_Goal of the exercise_.
Please copy exactly the part of the records below that opens with the line containing "ont alerté les" and closes with the line containing "Licitações e Contratos", leaving out any pictures.

_Data extract_.

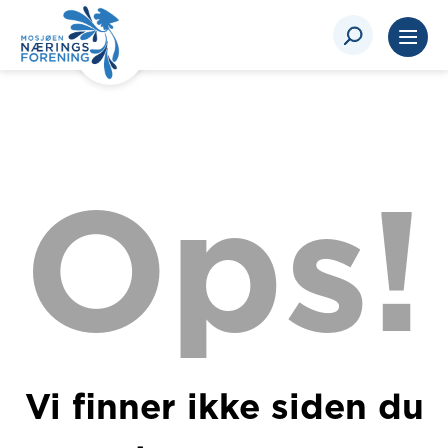
Ops!
Vi finner ikke siden du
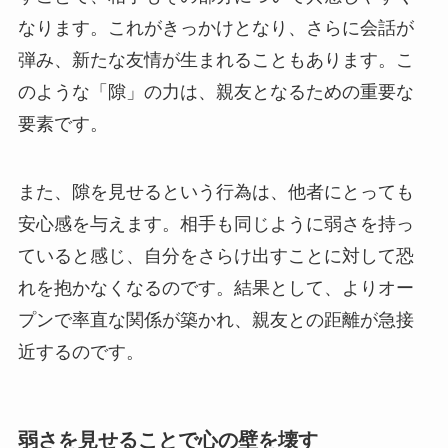
なります。これがきっかけとなり、さらに会話が
弾み、新たな友情が生まれることもあります。こ
のような「隙」の力は、親友となるための重要な
要素です。
また、隙を見せるという行為は、他者にとっても
安心感を与えます。相手も同じように弱さを持っ
ていると感じ、自分をさらけ出すことに対して恐
れを抱かなくなるのです。結果として、よりオー
プンで率直な関係が築かれ、親友との距離が急接
近するのです。
弱さを見せることで心の壁を壊す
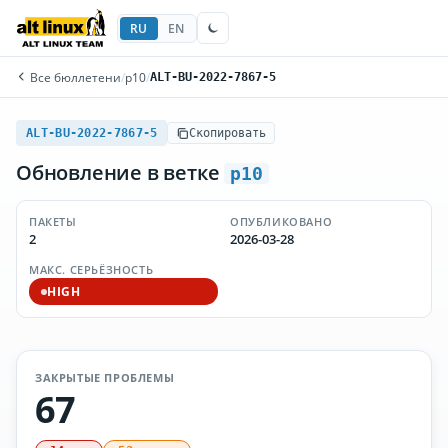
RU
EN
Все бюллетени
/
p10
/
ALT-BU-2022-7867-5
ALT-BU-2022-7867-5
Скопировать
Обновление в ветке
p10
ПАКЕТЫ
ОПУБЛИКОВАНО
2
2026-03-28
МАКС. СЕРЬЁЗНОСТЬ
HIGH
ЗАКРЫТЫЕ ПРОБЛЕМЫ
67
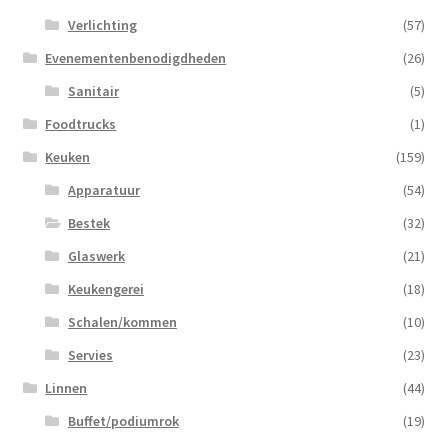
Verlichting
(57)
Evenementenbenodigdheden
(26)
Sanitair
(5)
Foodtrucks
(1)
Keuken
(159)
Apparatuur
(54)
Bestek
(32)
Glaswerk
(21)
Keukengerei
(18)
Schalen/kommen
(10)
Servies
(23)
Linnen
(44)
Buffet/podiumrok
(19)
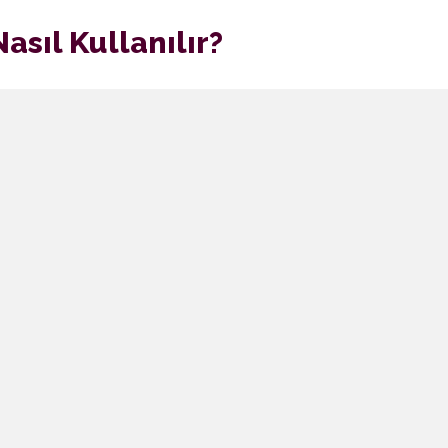
Nasıl Kullanılır?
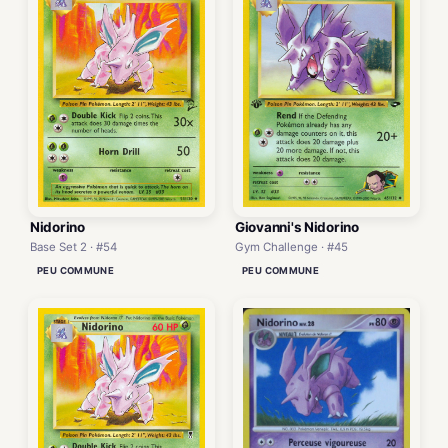
Nidorino
Giovanni's Nidorino
Base Set 2 · #54
Gym Challenge · #45
PEU COMMUNE
PEU COMMUNE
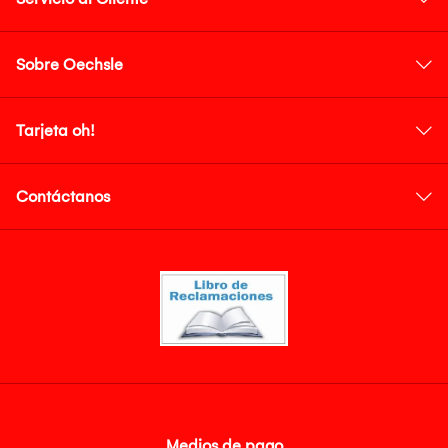
Sobre Oechsle
Tarjeta oh!
Contáctanos
Medios de pago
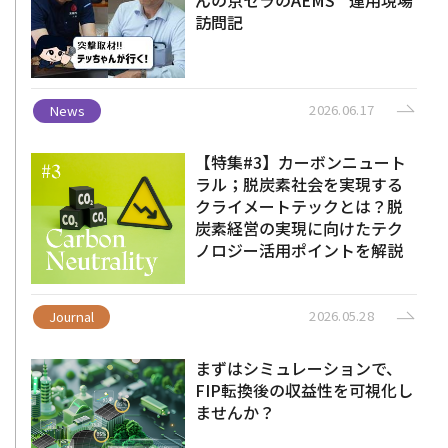
訪問記
2026.06.17
News
【特集#3】カーボンニュート
ラル；脱炭素社会を実現する
クライメートテックとは？脱
炭素経営の実現に向けたテク
ノロジー活用ポイントを解説
2026.05.28
Journal
まずはシミュレーションで、
FIP転換後の収益性を可視化し
ませんか？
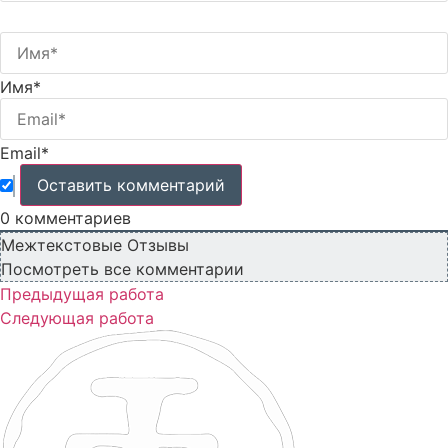
Имя*
Email*
0
комментариев
Межтекстовые Отзывы
Посмотреть все комментарии
Предыдущая работа
Следующая работа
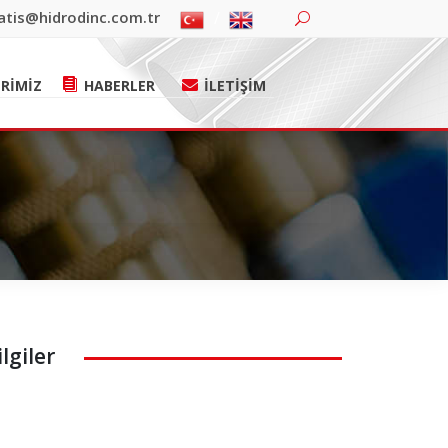
atis@hidrodinc.com.tr
RİMİZ
HABERLER
İLETİŞİM
lgiler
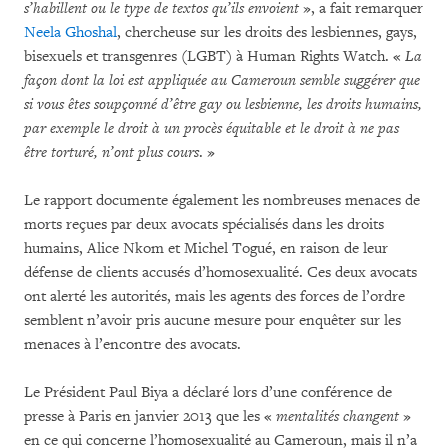
s’habillent ou le type de textos qu’ils envoient
», a fait remarquer
Neela Ghoshal
, chercheuse sur les droits des lesbiennes, gays,
bisexuels et transgenres (LGBT) à Human Rights Watch. «
La
façon dont la loi est appliquée au Cameroun semble suggérer que
si vous êtes soupçonné d’être gay ou lesbienne, les droits humains,
par exemple le droit à un procès équitable et le droit à ne pas
être torturé, n’ont plus cours
. »
Le rapport documente également les nombreuses menaces de
morts reçues par deux avocats spécialisés dans les droits
humains, Alice Nkom et Michel Togué, en raison de leur
défense de clients accusés d’homosexualité. Ces deux avocats
ont alerté les autorités, mais les agents des forces de l’ordre
semblent n’avoir pris aucune mesure pour enquêter sur les
menaces à l’encontre des avocats.
Le Président Paul Biya a déclaré lors d’une conférence de
presse à Paris en janvier 2013 que les «
mentalités changent
»
en ce qui concerne l’homosexualité au Cameroun, mais il n’a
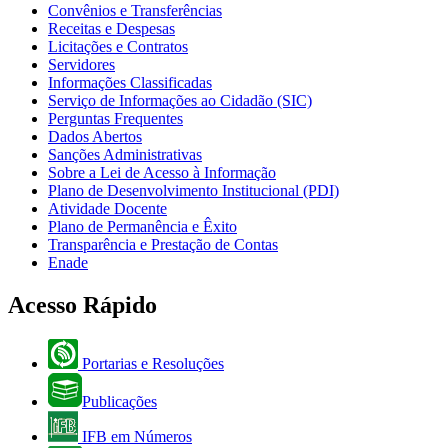
Convênios e Transferências
Receitas e Despesas
Licitações e Contratos
Servidores
Informações Classificadas
Serviço de Informações ao Cidadão (SIC)
Perguntas Frequentes
Dados Abertos
Sanções Administrativas
Sobre a Lei de Acesso à Informação
Plano de Desenvolvimento Institucional (PDI)
Atividade Docente
Plano de Permanência e Êxito
Transparência e Prestação de Contas
Enade
Acesso Rápido
Portarias e Resoluções
Publicações
IFB em Números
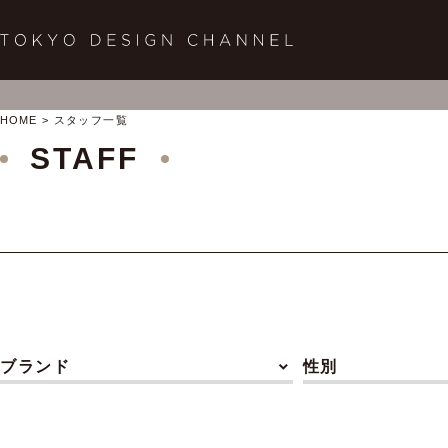
HOME
スタッフ一覧
STAFF
ブランド
性別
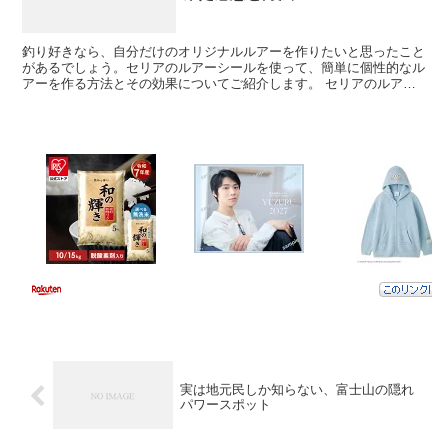
釣り好きなら、自分だけのオリジナルルアーを作りたいと思ったこと
があるでしょう。セリアのルアーシールを使って、簡単に個性的なル
アーを作る方法とその効果についてご紹介します。 セリアのルアー
シールとは？ セリアのルアーシールは、手軽にルアーのデ...
実は地元民しか知らない、富士山の隠れ
パワースポット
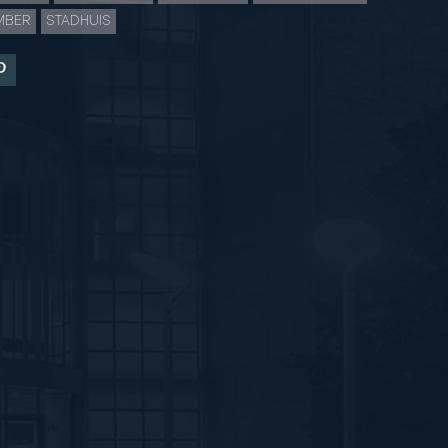
MBER
STADHUIS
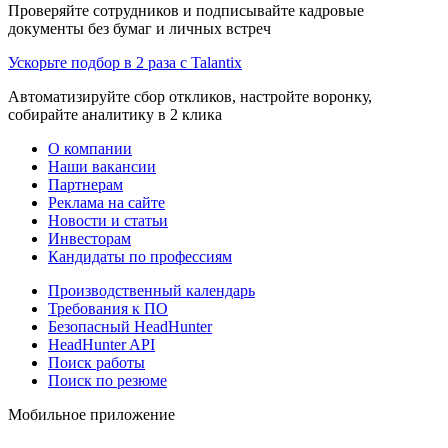
Проверяйте сотрудников и подписывайте кадровые
документы без бумаг и личных встреч
Ускорьте подбор в 2 раза с Talantix
Автоматизируйте сбор откликов, настройте воронку,
собирайте аналитику в 2 клика
О компании
Наши вакансии
Партнерам
Реклама на сайте
Новости и статьи
Инвесторам
Кандидаты по профессиям
Производственный календарь
Требования к ПО
Безопасный HeadHunter
HeadHunter API
Поиск работы
Поиск по резюме
Мобильное приложение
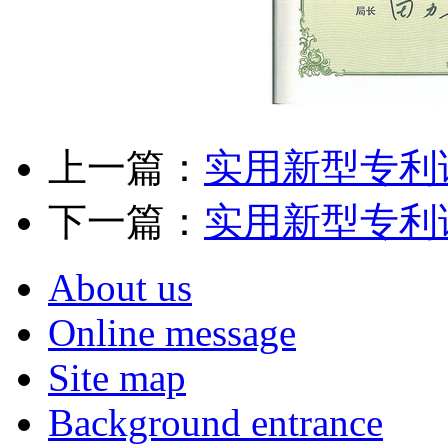
上一篇：
实用新型专利
下一篇：
实用新型专利
About us
Online message
Site map
Background entrance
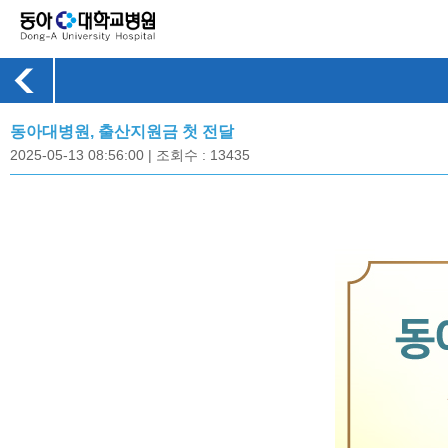
동아대병원, 출산지원금 첫 전달
2025-05-13 08:56:00 | 조회수 : 13435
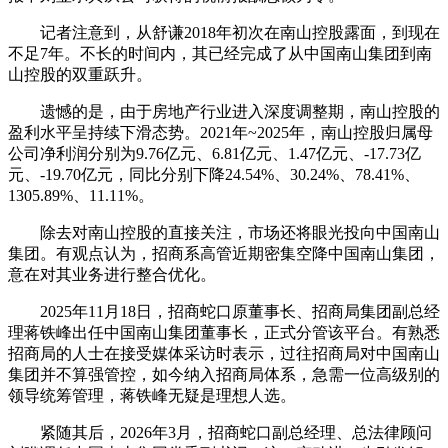
记者注意到，从舒谦2018年初次在南山控股露面，到现在
不足7年。不长的时间内，其已经完成了从中国南山集团到南
山控股的双重跃升。
遗憾的是，由于房地产行业进入深度调整期，南山控股的
盈利水平呈持续下滑态势。2021年~2025年，南山控股归属母
公司净利润分别为9.76亿元、6.81亿元、1.47亿元、-17.73亿
元、-19.70亿元，同比分别下降24.54%、30.24%、78.41%、
1305.89%、11.11%。
除去对南山控股的直接关注，市场还将眼光投向中国南山
集团。有观点认为，招商系高管近期密集空降中国南山集团，
意在对其业务进行整合优化。
2025年11月18日，招商蛇口原董事长、招商局集团副总经
理蒋铁峰出任中国南山集团董事长，正式分管该平台。有熟悉
招商局的人士在接受媒体采访时表示，过往招商局对中国南山
集团并不算强管控，如今纳入招商局体系，急需一位高级别的
领导统筹管理，蒋铁峰无疑是理想人选。
紧随其后，2026年3月，招商蛇口副总经理、总法律顾问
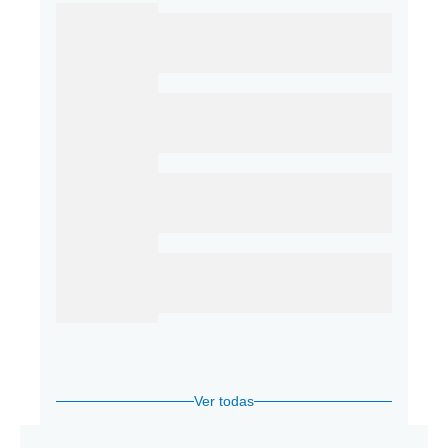
Ver todas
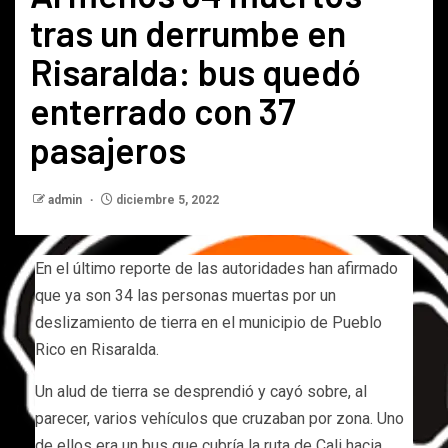
tras un derrumbe en
Risaralda: bus quedó
enterrado con 37
pasajeros
admin
diciembre 5, 2022
En el último reporte de las autoridades han afirmado
que ya son 34 las personas muertas por un
deslizamiento de tierra en el municipio de Pueblo
Rico en Risaralda.
Un alud de tierra se desprendió y cayó sobre, al
parecer, varios vehículos que cruzaban por zona. Uno
de ellos era un bus que cubría la ruta de Cali hacia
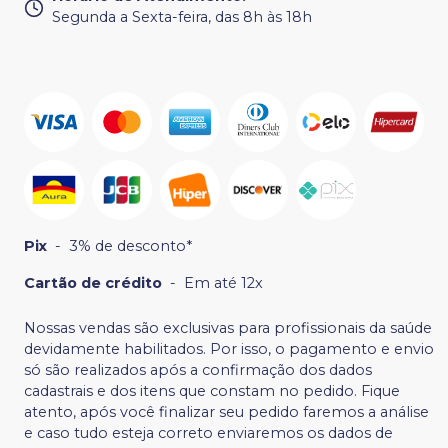
Segunda a Sexta-feira, das 8h às 18h
Pix
-
3% de desconto*
Cartão de crédito
-
Em até 12x
Nossas vendas são exclusivas para profissionais da saúde
devidamente habilitados. Por isso, o pagamento e envio
só são realizados após a confirmação dos dados
cadastrais e dos itens que constam no pedido. Fique
atento, após você finalizar seu pedido faremos a análise
e caso tudo esteja correto enviaremos os dados de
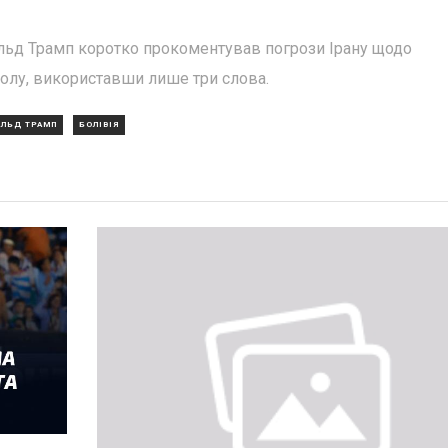
льд Трамп коротко прокоментував погрози Ірану щодо
болу, використавши лише три слова.
ЛЬД ТРАМП
БОЛІВІЯ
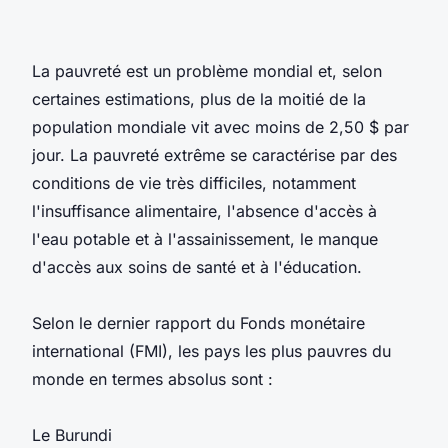
La pauvreté est un problème mondial et, selon
certaines estimations, plus de la moitié de la
population mondiale vit avec moins de 2,50 $ par
jour. La pauvreté extrême se caractérise par des
conditions de vie très difficiles, notamment
l'insuffisance alimentaire, l'absence d'accès à
l'eau potable et à l'assainissement, le manque
d'accès aux soins de santé et à l'éducation.
Selon le dernier rapport du Fonds monétaire
international (FMI), les pays les plus pauvres du
monde en termes absolus sont :
Le Burundi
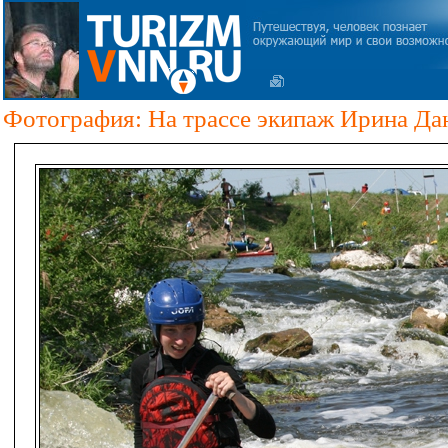
Фотография: На трассе экипаж Ирина Да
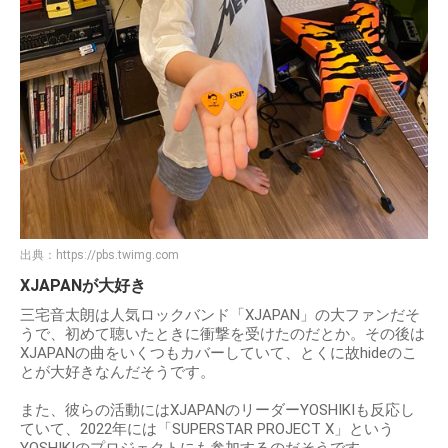
出典：
https://pbs.twimg.com
XJAPANが大好き
三宅音太朗は人気ロックバンド「XJAPAN」の大ファンだそ
うで、初めて聴いたときに衝撃を受けたのだとか。その後は
XJAPANの曲をいくつもカバーしていて、とくに故hideのこ
とが大好きなんだそうです。
また、彼らの活動にはXJAPANのリーダーYOSHIKIも反応し
ていて、2022年には「SUPERSTAR PROJECT X」という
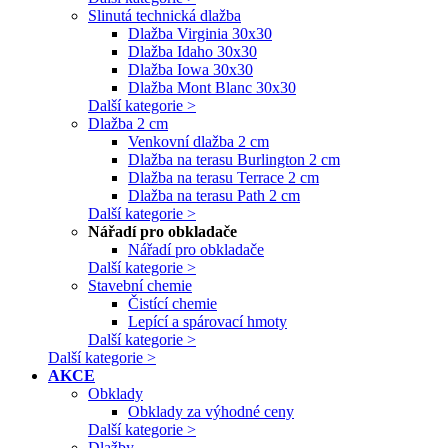
Slinutá technická dlažba
Dlažba Virginia 30x30
Dlažba Idaho 30x30
Dlažba Iowa 30x30
Dlažba Mont Blanc 30x30
Další kategorie >
Dlažba 2 cm
Venkovní dlažba 2 cm
Dlažba na terasu Burlington 2 cm
Dlažba na terasu Terrace 2 cm
Dlažba na terasu Path 2 cm
Další kategorie >
Nářadí pro obkladače
Nářadí pro obkladače
Další kategorie >
Stavební chemie
Čistící chemie
Lepící a spárovací hmoty
Další kategorie >
Další kategorie >
AKCE
Obklady
Obklady za výhodné ceny
Další kategorie >
Dlažby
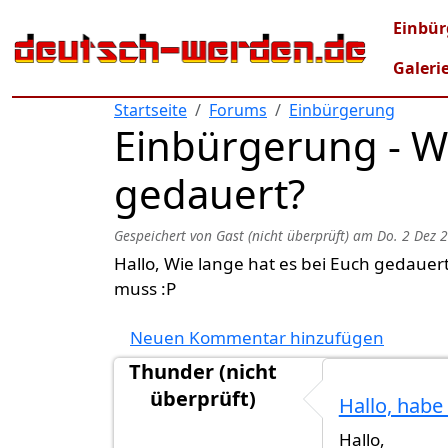
Direkt zum Inhalt
Mai
Einbür
Galeri
Startseite
Forums
Einbürgerung
Einbürgerung - Wi
gedauert?
Gespeichert von
Gast (nicht überprüft)
am
Do. 2 Dez 
Hallo, Wie lange hat es bei Euch gedaue
muss :P
Neuen Kommentar hinzufügen
Thunder (nicht
überprüft)
Hallo, habe
Hallo,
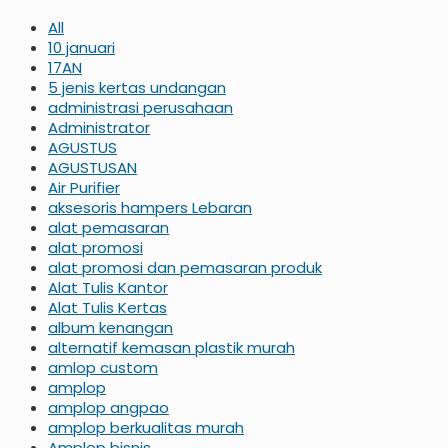
All
10 januari
17AN
5 jenis kertas undangan
administrasi perusahaan
Administrator
AGUSTUS
AGUSTUSAN
Air Purifier
aksesoris hampers Lebaran
alat pemasaran
alat promosi
alat promosi dan pemasaran produk
Alat Tulis Kantor
Alat Tulis Kertas
album kenangan
alternatif kemasan plastik murah
amlop custom
amplop
amplop angpao
amplop berkualitas murah
Amplop bisnis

_Expected output_.
ont alerté les autorités, mais les agents des forces de l’ordre
semblent n’avoir pris aucune mesure pour enquêter sur les
menaces à l’encontre des avocats.
Le Président Paul Biya a déclaré lors d’une conférence de
presse à Paris en janvier 2013 que les «
mentalités changent
»
en ce qui concerne l’homosexualité au Cameroun, mais il n’a
Convênios e Transferências
Receitas e Despesas
Licitações e Contratos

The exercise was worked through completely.